那个最先喊出声的沙盗,跑得却是最慢。见头儿突然间身首异处,他转念已觉得这和尚只怕不是他们能对付的。还没有细想,耳边已是惨叫连连,三个兄弟接连从骆背飞起。等第三个沙盗被幻真击飞,第一个人才落下地来,正摔在他的骆驼前,将他的骆驼惊得一下顿住。往地上看去,却见这沙盗胸前塌陷,口鼻中已尽是血在冒出来。他吓得魂飞魄散,心道:鬼啊!掉转骆驼便要逃,哪知才把骆驼转过来,眼前一花,幻真已站在他的骆驼前。这一下更把他吓得屁滚尿流,身子一歪便摔下来,喃喃道:“神……神足通!”这人只道幻真马上会杀了他,哪知半晌却不见幻真动手,抬眼偷瞧,却见幻真双目紧闭,眼中有两行泪水流下,双手胸前结印,身体却正在不住颤抖。他呆了呆,却听幻真沉声道:“快滚!”

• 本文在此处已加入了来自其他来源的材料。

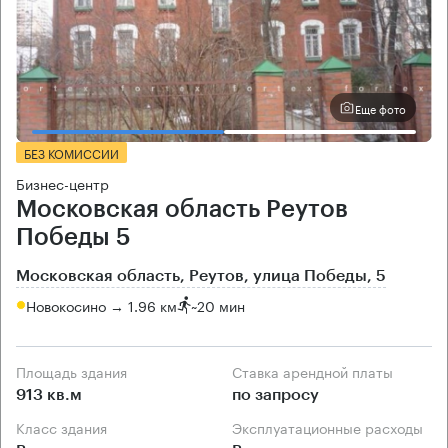
Еще фото
БЕЗ КОМИССИИ
Бизнес-центр
Московская область Реутов
Победы 5
Московская область, Реутов, улица Победы, 5
Новокосино → 1.96 км
~
20 мин
Площадь здания
Ставка арендной платы
913 кв.м
по запросу
Класс здания
Эксплуатационные расходы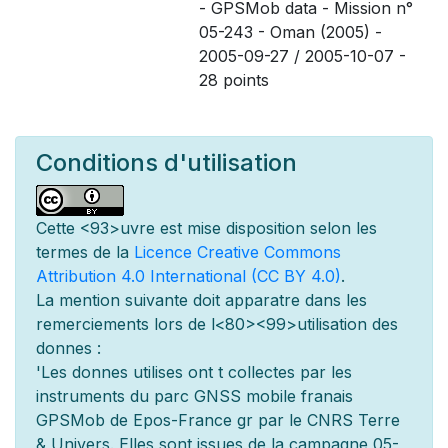
- GPSMob data - Mission n°
05-243 - Oman (2005) -
2005-09-27 / 2005-10-07 -
28 points
Conditions d'utilisation
Cette
<93>uvre est mise
disposition selon les
termes de la
Licence Creative Commons
Attribution 4.0 International (CC BY 4.0)
.
La mention suivante doit appara
tre dans les
remerciements lors de l
<80><99>utilisation des
donn
es :
'Les donn
es utilis
es ont
t
collect
es par les
instruments du parc GNSS mobile fran
ais
GPSMob de Epos-France g
r
par le CNRS Terre
& Univers. Elles sont issues de la campagne 05-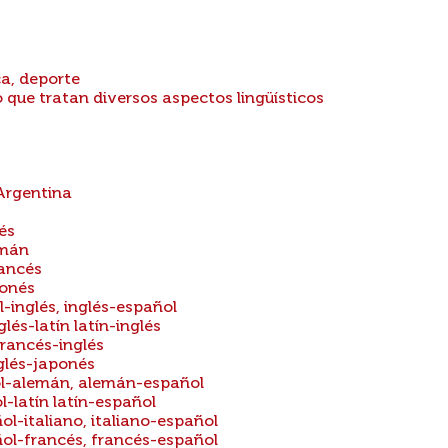
ca, deporte
 que tratan diversos aspectos lingüísticos
 Argentina
és
emán
rancés
ponés
-inglés, inglés-español
lés-latín latín-inglés
francés-inglés
glés-japonés
ol-alemán, alemán-español
l-latín latín-español
ol-italiano, italiano-español
ñol-francés, francés-español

这句话出乎他意料。他翻身爬起,道:“是,是。”心中却是一动,忖道:原来这妖僧身染重病!这可是天赐的良机,本来五个人要分的东西现在全让他一人独吞了。这人虽然还在害怕,可这念头却死死缠着他,他站起身来便是一咬牙,心道:机不可失!一念及此,再无二话,从地上捡起腰刀猛地向幻真胸口扎去。眼看这一刀就要触到幻真身体,这人已在打算拿到了金饼该如何花销了,幻真的双眼突然睁了开来,服中光芒四射,右手已猛然击下。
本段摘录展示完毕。